Thursday, April 24, 2014

(WR) Morality Without Religion?

Many people learn basic moral rules in a religious context, so naturally they associate the two. But nonreligious people generally subscribe to moral rules as well, so clearly it is possible to separate them. Here is the outline of a philosophical argument for the independence of morality from religion.

Suppose the God or religious text to which you subscribe has a rule about stealing being wrong. So you think stealing is wrong, and you think God says so. But notice that this is not the same thing as stealing being wrong because God says so.

Setting God aside for a moment, you can probably think of a number of reasons why stealing is generally a bad idea, and some of those reasons are clearly moral in nature (such as that stealing harms the people from whom you steal, or that it undermines the trust that enables a community to nurture its members, etc.). Now suppose for a moment that you re-read your religious text and become convinced that it has long been misinterpreted -- that God actually endorses stealing. You now inevitably confront a crisis of faith, because you know -- that is, you have many compelling, extra-religious reasons to believe -- that stealing is wrong, but God now seems to be commanding you to steal.

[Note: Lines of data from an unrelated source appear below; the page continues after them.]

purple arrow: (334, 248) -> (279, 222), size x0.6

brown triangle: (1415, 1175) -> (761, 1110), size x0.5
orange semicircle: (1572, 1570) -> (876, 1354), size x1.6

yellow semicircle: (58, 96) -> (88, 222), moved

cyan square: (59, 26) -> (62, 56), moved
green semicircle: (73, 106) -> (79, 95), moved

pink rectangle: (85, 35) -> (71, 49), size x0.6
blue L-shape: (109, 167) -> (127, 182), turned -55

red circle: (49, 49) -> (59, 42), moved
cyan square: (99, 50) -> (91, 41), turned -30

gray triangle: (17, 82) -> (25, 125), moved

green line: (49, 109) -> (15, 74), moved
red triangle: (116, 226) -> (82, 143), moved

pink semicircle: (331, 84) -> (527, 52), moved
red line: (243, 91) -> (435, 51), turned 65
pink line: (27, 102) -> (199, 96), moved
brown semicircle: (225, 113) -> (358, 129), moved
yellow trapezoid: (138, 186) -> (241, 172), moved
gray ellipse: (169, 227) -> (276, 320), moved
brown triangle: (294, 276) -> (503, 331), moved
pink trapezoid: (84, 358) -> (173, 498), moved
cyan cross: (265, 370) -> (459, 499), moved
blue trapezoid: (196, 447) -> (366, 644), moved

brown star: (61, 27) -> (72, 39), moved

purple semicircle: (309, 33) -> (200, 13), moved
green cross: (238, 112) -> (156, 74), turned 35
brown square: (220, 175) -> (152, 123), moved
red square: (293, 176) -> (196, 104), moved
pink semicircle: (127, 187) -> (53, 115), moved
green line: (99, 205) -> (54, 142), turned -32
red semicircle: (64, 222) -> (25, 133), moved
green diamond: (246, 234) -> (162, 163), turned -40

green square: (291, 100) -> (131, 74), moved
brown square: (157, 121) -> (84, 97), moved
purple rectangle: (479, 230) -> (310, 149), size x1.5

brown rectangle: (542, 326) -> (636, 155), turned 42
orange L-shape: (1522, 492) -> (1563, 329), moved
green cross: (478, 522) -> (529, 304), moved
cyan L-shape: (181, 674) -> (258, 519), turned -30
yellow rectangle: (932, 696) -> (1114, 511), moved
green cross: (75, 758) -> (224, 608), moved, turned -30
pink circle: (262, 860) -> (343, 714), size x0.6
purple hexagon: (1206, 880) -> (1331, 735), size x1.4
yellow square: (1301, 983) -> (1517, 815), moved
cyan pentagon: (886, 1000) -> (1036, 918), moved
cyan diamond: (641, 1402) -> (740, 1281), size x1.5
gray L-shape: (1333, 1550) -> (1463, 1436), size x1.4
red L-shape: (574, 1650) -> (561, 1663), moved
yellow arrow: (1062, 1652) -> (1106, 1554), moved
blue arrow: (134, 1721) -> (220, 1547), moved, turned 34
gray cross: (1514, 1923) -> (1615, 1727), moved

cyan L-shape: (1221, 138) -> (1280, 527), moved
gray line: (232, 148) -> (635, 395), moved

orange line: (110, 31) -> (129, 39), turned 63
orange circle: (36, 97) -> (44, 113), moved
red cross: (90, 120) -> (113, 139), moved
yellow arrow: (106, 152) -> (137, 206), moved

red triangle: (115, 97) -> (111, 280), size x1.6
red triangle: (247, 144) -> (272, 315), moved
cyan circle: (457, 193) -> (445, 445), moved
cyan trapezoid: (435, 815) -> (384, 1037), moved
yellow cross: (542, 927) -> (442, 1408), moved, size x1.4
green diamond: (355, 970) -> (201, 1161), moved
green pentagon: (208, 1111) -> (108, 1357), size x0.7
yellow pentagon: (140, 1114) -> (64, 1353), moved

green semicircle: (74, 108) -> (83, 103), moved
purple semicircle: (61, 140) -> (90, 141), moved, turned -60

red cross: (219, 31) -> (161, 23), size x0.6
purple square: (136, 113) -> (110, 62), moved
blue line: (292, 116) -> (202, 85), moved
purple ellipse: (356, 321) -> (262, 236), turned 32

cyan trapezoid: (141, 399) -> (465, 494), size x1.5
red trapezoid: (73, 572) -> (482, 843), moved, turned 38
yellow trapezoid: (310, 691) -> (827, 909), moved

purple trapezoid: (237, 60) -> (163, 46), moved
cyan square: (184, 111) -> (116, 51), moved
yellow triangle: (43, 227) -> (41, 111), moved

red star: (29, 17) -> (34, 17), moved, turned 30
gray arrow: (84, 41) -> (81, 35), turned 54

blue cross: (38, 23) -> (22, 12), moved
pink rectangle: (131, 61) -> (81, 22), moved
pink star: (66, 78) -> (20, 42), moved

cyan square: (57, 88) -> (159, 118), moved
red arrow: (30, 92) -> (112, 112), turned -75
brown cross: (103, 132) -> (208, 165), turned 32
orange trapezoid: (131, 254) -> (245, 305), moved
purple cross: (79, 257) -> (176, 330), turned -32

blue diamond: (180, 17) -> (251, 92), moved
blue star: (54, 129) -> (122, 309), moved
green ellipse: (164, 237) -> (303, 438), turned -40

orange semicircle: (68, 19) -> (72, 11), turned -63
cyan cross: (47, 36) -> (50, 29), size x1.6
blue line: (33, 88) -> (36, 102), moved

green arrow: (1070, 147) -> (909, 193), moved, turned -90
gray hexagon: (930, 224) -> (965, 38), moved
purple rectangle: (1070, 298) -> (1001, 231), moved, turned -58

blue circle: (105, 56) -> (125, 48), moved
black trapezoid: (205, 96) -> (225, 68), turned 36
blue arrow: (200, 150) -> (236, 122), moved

You might be tempted to go ahead and launch a crime spree, but with luck the cognitive dissonance will drive you to take another look at the text instead.

Ask yourself:  Is stealing wrong because God says so, or does God say so because it is wrong? A little reflection suggests that the first option can't be correct, for if God were to say stealing wasn't wrong, God would be mistaken!

Tuesday, April 22, 2014

(WR) Boston Woman Runs Marathon in Hijab

Here's an inspiring story about someone who converted to Islam after last year's marathon bombing, and participated in this year's event. We cannot have too many reminders of the difference between the vast majority of  practicing Muslims and the handful of fanatical bombers. (Likewise, it's important to distinguish between the general run of Christians and a few murderous anti-Semites).

(EE) ... Or Not So Much

This piece on environmental activist Paul Kingsnorth expresses the opposite of Krugman's optimism. It is an odd, rambling bit of journalism, but there are some striking quotations about letting go of hope for the future.

Friday, April 18, 2014

(EE) Grounds for Hope

On today's Times op-ed page, economist Paul Krugman suggests not only that all is not lost, but that addressing carbon emissions may not even cost very much. We can talk in class about the limitations of his analysis; nonetheless it is a nice counterweight to the sense of impending doom we have encountered lately:

Friday, April 11, 2014

(WR) Eighth Century Papyrus mentions Jesus' Wife

Recent studies suggest that a famous fragment of text from the eighth century may be authentic rather than a modern forgery. If it is genuine, it would tell us nothing much about whether the historical Jesus was married (none of the none gospels say anything about that one way or the other), but could say quite a bit about the early controversy over whether Christians should get married at all. Part of this controversy concerned lingering apocalypticism (why have a family if the world is ending?), and part may be about the practicalities of Christian organizing work (we discussed the concept of a "sister wife" as missionary traveling companion earlier).

Thursday, April 10, 2014

Competing Worldviews and Global Climate Disruption

I'm more than a little suspicious of sweeping generalizations about the ideology of a particular tradition (especially when people speak of the "Judeo-Christian" worldview -- I get concerned for what will happen next to the Judeos...). But there does seem to be a Dominionist strain in a large swath of Christianity that contributes to ecological degradation -- even embraces it.

Wednesday, April 9, 2014

(EE) Years of Living Dangerously

If you've got a spare hour for a slick, Hollywood treatment of climate disruption, here's a link to the first episode. It will be interesting to see how and whether this shifts public support for dramatic public changes.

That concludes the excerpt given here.